Exercise =
Could you filter the records below and return each line that holds "AUTOR"?

Task input =
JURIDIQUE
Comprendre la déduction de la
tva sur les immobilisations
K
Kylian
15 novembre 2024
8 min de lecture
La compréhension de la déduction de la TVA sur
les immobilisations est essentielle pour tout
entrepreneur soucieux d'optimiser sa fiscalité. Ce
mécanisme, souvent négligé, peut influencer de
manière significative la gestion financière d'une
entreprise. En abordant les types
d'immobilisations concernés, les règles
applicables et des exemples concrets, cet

--

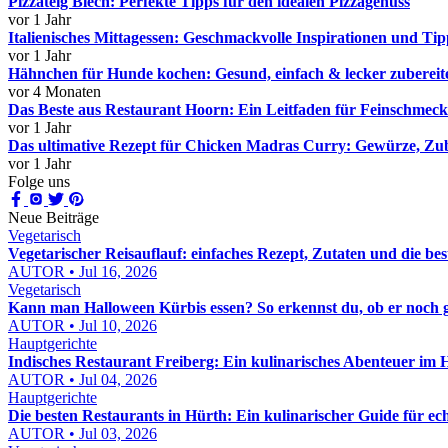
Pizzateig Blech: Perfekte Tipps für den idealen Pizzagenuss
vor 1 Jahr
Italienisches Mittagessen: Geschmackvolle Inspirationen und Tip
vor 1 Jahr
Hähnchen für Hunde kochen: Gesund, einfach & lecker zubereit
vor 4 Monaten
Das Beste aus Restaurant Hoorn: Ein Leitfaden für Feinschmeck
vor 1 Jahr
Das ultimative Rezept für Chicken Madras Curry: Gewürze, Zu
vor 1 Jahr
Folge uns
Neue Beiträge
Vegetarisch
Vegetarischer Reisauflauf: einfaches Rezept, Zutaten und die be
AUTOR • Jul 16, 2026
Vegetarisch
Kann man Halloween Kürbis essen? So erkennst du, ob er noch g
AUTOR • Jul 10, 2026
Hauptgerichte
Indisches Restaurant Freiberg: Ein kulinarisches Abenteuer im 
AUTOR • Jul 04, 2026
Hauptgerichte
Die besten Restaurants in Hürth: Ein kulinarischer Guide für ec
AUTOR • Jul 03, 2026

---

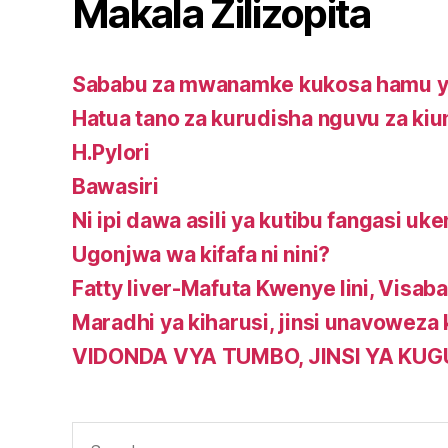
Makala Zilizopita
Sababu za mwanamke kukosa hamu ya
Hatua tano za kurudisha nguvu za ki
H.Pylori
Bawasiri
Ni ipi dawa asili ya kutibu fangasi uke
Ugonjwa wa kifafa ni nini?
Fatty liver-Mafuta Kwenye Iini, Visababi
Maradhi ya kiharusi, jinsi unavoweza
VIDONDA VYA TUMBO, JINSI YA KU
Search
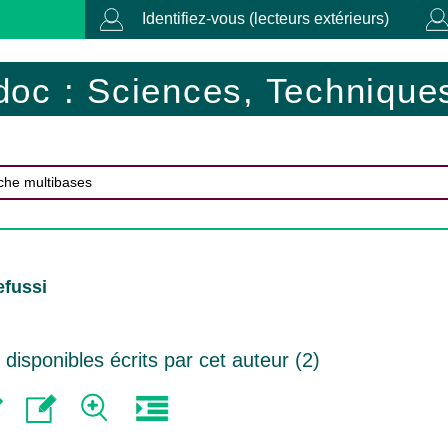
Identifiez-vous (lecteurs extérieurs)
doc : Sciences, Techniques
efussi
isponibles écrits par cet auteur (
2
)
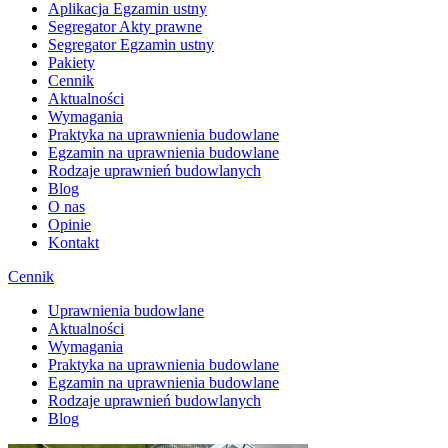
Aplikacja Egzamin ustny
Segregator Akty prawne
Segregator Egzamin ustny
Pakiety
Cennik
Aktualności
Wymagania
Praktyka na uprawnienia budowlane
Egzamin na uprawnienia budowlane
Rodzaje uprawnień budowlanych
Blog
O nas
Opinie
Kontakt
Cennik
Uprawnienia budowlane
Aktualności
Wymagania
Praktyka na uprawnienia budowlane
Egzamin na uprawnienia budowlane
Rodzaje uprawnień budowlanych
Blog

The answer =
AUTOR • Jul 16, 2026
AUTOR • Jul 10, 2026
AUTOR • Jul 04, 2026
AUTOR • Jul 03, 2026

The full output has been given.